# Why Aren't They Yelling!?



## nancy d (Oct 5, 2007)

Ran out of hay last night. Gave them the last armload this am before heading to feed store.
There's 5 mamas out there & their kids & then some.
Usually the first thing they do when they see me is holler to be fed no matter what time of day.
If the rack is half full they see it half empty & I get the what for. Makes me wonder if I leave too much out there...they are well conditioned but not overly so.
Lately no one has finished their Boer Goat Developer either. :scratch:


----------



## Mully (Jun 23, 2009)

Didn't you know goats are part of the pig family .... they always think they are missing out


----------



## SterlingAcres (Oct 19, 2009)

Mine are real fatties too. lol They aren't overweight, but I have no idea where they put everything they eat. 

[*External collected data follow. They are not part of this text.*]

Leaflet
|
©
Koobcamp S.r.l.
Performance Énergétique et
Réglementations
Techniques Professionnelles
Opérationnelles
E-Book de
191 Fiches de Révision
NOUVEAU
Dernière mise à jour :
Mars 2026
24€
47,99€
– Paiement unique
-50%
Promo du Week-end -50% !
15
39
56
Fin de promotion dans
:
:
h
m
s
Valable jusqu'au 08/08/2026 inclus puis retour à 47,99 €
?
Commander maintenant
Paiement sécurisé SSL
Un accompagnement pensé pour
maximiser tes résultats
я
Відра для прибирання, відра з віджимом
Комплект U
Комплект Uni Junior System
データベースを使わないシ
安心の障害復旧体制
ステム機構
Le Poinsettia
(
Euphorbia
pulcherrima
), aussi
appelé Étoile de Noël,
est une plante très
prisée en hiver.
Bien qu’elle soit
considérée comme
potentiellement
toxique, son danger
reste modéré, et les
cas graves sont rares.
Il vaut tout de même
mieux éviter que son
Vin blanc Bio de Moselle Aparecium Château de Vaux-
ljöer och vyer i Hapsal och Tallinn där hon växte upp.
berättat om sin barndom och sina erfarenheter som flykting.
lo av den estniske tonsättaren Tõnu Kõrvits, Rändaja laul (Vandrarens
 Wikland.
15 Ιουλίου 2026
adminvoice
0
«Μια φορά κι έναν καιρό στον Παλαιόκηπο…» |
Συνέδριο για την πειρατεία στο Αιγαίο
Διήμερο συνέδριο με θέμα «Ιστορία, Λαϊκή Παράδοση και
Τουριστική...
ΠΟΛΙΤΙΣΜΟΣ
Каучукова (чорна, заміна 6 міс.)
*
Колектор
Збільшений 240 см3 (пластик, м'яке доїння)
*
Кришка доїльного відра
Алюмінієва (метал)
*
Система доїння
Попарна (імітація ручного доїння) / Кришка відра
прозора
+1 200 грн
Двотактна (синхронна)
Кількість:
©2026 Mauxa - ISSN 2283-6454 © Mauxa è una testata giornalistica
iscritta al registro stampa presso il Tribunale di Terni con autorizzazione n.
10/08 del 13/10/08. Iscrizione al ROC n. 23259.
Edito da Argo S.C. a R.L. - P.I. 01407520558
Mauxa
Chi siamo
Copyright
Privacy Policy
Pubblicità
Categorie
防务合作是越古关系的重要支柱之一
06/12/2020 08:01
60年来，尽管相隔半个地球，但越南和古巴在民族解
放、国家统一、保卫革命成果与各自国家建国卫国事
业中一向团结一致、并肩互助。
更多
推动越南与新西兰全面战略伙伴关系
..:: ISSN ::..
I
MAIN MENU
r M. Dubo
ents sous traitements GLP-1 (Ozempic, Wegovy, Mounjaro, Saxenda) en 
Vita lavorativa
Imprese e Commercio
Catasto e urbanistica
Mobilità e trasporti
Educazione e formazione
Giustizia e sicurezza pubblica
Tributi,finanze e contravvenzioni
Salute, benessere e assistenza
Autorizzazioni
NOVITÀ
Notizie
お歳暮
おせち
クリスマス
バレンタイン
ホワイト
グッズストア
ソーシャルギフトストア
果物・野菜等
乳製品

And someone better save you if you walk outside with something to eat for yourself while they're out free ranging. You get bum rushed and tackled. Especially for Frito chips. lol


----------



## nancy d (Oct 5, 2007)

Mully said:


> Didn't you know goats are part of the pig family .... they always think they are missing out


Hehehee! Shortly after I first got them I emailed my breeder accusing her of selling me pigs. You KNOW they even sound like them while eating.

It's finally summer here at least for a few days. Maybe that's why they arent eating much.


----------